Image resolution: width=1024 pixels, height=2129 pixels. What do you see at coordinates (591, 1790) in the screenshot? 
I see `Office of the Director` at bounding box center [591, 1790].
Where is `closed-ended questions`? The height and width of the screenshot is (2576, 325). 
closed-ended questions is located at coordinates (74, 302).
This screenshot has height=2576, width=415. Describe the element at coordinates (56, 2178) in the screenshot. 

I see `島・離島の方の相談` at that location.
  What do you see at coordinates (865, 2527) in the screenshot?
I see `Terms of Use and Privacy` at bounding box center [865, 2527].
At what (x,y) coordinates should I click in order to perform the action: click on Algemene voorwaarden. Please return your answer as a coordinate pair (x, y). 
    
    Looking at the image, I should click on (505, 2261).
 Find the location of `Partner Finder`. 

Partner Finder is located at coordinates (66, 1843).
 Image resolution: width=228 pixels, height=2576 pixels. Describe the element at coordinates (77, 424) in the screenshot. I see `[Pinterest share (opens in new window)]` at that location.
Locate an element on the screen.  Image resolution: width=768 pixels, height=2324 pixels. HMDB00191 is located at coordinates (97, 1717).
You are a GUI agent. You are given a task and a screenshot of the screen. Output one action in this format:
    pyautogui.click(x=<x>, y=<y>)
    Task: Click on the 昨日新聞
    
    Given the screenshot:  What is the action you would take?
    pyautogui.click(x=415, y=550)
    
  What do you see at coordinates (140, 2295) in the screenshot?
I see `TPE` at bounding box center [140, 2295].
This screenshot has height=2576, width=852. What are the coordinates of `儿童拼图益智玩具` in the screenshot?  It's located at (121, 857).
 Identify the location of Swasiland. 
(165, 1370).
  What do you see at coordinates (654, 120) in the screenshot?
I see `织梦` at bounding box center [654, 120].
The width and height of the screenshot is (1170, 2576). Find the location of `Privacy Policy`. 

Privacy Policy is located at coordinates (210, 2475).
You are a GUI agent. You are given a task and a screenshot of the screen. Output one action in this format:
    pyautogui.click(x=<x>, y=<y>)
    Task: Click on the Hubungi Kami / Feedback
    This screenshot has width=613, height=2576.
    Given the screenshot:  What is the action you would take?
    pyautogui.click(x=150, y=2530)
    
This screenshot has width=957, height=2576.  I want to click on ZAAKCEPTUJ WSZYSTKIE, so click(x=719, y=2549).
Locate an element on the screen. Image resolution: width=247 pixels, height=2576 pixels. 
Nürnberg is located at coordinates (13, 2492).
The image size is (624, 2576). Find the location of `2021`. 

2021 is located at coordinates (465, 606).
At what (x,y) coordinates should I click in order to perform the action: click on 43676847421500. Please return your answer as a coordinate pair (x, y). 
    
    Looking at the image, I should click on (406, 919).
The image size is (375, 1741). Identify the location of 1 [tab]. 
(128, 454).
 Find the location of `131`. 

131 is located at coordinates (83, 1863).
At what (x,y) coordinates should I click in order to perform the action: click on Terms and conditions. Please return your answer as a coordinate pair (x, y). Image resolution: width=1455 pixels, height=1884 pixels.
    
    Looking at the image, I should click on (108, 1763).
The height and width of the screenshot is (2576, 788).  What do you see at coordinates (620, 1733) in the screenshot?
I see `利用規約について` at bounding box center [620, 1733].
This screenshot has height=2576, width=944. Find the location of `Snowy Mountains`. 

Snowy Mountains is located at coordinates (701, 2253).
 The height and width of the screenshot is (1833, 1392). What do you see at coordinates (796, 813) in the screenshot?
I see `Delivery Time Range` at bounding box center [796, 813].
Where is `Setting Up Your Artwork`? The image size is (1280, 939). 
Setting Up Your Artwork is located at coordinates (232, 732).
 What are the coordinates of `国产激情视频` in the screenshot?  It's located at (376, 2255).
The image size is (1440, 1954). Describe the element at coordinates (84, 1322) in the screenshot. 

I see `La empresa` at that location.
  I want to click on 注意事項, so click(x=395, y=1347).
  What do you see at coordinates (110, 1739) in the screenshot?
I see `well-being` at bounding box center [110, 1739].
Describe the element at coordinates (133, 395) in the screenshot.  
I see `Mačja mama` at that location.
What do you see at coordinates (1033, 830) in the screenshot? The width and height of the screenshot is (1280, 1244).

____________

What you should do:
Keep every word intact and transcribe the records in full.

Result for this exercise:
Image resolution: width=1024 pixels, height=2129 pixels. What do you see at coordinates (591, 1790) in the screenshot? 
I see `Office of the Director` at bounding box center [591, 1790].
Where is `closed-ended questions`? The height and width of the screenshot is (2576, 325). 
closed-ended questions is located at coordinates (74, 302).
This screenshot has height=2576, width=415. Describe the element at coordinates (56, 2178) in the screenshot. 

I see `島・離島の方の相談` at that location.
  What do you see at coordinates (865, 2527) in the screenshot?
I see `Terms of Use and Privacy` at bounding box center [865, 2527].
At what (x,y) coordinates should I click in order to perform the action: click on Algemene voorwaarden. Please return your answer as a coordinate pair (x, y). 
    
    Looking at the image, I should click on (505, 2261).
 Find the location of `Partner Finder`. 

Partner Finder is located at coordinates (66, 1843).
 Image resolution: width=228 pixels, height=2576 pixels. Describe the element at coordinates (77, 424) in the screenshot. I see `[Pinterest share (opens in new window)]` at that location.
Locate an element on the screen.  Image resolution: width=768 pixels, height=2324 pixels. HMDB00191 is located at coordinates (97, 1717).
You are a GUI agent. You are given a task and a screenshot of the screen. Output one action in this format:
    pyautogui.click(x=<x>, y=<y>)
    Task: Click on the 昨日新聞
    
    Given the screenshot:  What is the action you would take?
    pyautogui.click(x=415, y=550)
    
  What do you see at coordinates (140, 2295) in the screenshot?
I see `TPE` at bounding box center [140, 2295].
This screenshot has height=2576, width=852. What are the coordinates of `儿童拼图益智玩具` in the screenshot?  It's located at (121, 857).
 Identify the location of Swasiland. 
(165, 1370).
  What do you see at coordinates (654, 120) in the screenshot?
I see `织梦` at bounding box center [654, 120].
The width and height of the screenshot is (1170, 2576). Find the location of `Privacy Policy`. 

Privacy Policy is located at coordinates (210, 2475).
You are a GUI agent. You are given a task and a screenshot of the screen. Output one action in this format:
    pyautogui.click(x=<x>, y=<y>)
    Task: Click on the Hubungi Kami / Feedback
    This screenshot has width=613, height=2576.
    Given the screenshot:  What is the action you would take?
    pyautogui.click(x=150, y=2530)
    
This screenshot has width=957, height=2576.  I want to click on ZAAKCEPTUJ WSZYSTKIE, so click(x=719, y=2549).
Locate an element on the screen. Image resolution: width=247 pixels, height=2576 pixels. 
Nürnberg is located at coordinates (13, 2492).
The image size is (624, 2576). Find the location of `2021`. 

2021 is located at coordinates (465, 606).
At what (x,y) coordinates should I click in order to perform the action: click on 43676847421500. Please return your answer as a coordinate pair (x, y). 
    
    Looking at the image, I should click on (406, 919).
The image size is (375, 1741). Identify the location of 1 [tab]. 
(128, 454).
 Find the location of `131`. 

131 is located at coordinates (83, 1863).
At what (x,y) coordinates should I click in order to perform the action: click on Terms and conditions. Please return your answer as a coordinate pair (x, y). Image resolution: width=1455 pixels, height=1884 pixels.
    
    Looking at the image, I should click on (108, 1763).
The height and width of the screenshot is (2576, 788).  What do you see at coordinates (620, 1733) in the screenshot?
I see `利用規約について` at bounding box center [620, 1733].
This screenshot has height=2576, width=944. Find the location of `Snowy Mountains`. 

Snowy Mountains is located at coordinates (701, 2253).
 The height and width of the screenshot is (1833, 1392). What do you see at coordinates (796, 813) in the screenshot?
I see `Delivery Time Range` at bounding box center [796, 813].
Where is `Setting Up Your Artwork`? The image size is (1280, 939). 
Setting Up Your Artwork is located at coordinates (232, 732).
 What are the coordinates of `国产激情视频` in the screenshot?  It's located at (376, 2255).
The image size is (1440, 1954). Describe the element at coordinates (84, 1322) in the screenshot. 

I see `La empresa` at that location.
  I want to click on 注意事項, so click(x=395, y=1347).
  What do you see at coordinates (110, 1739) in the screenshot?
I see `well-being` at bounding box center [110, 1739].
Describe the element at coordinates (133, 395) in the screenshot.  
I see `Mačja mama` at that location.
What do you see at coordinates (1033, 830) in the screenshot? The width and height of the screenshot is (1280, 1244).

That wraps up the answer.